The difficult days don’t end for residential school survivor Dennis Bob. It’s a journey of tears, jokes and other acts of resurgence.

Meghan Mast 20 Jul 2021TheTyee.ca

Meghan Mast is a Winnipeg-based multimedia journalist who has covered agriculture, politics, hydro, health and the climate crisis. Her work has appeared on the CBC and in the Winnipeg Free Press, the Globe and Mail and Megaphone magazine.

I first met Dennis Bob six years ago, at a white-walled Waves coffee shop in Burnaby. He came armed with a Ziploc bag full of photos from his past. Also in the bag was a newspaper cutout image of a rabbit with a cat’s face drawn on it in pen. He laughed when he pulled it out to show me. He’d brought the image to look at when he got emotional. His girlfriend, Cynthia Keitlah, sat nearby in case he needed support.
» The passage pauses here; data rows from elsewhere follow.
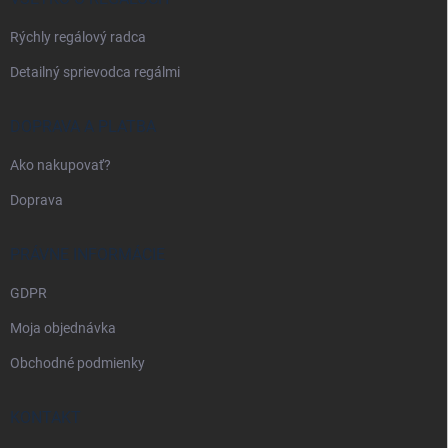
e
Rýchly regálový radca
Detailný sprievodca regálmi
DOPRAVA A PLATBA
Ako nakupovať?
Doprava
PRÁVNE INFORMÁCIE
GDPR
Moja objednávka
Obchodné podmienky
KONTAKT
At over six-feet-tall, he’s an imposing figure. The cross tattoo near his left eye, along with the rest of his tattoos — most of which are skulls — he said he got in prison. He thought looking tough would keep people at a distance. “But it brought in rotten people and made us all rotten,” he said.

Bob, who says he is “58 plus tax,” attended Alberni Indian Residential School. He arrived at the school just before his fifth birthday in the late 1960s — four years after Gina Laing (profiled yesterday) had finished — and left three years later.

Today he wears an artificial eardrum on his left ear where he was hit repeatedly. He still has a lot of pain and the ringing in his ear has not stopped. His abuser, dorm supervisor Arthur Henry Plint, was sentenced to 11 years in prison, in 1997, after pleading guilty to charges of indecent assault. Plint’s trial was the third residential school case to be filed by a group of Indigenous claimants and prompted an RCMP investigation of similar schools across British Columbia.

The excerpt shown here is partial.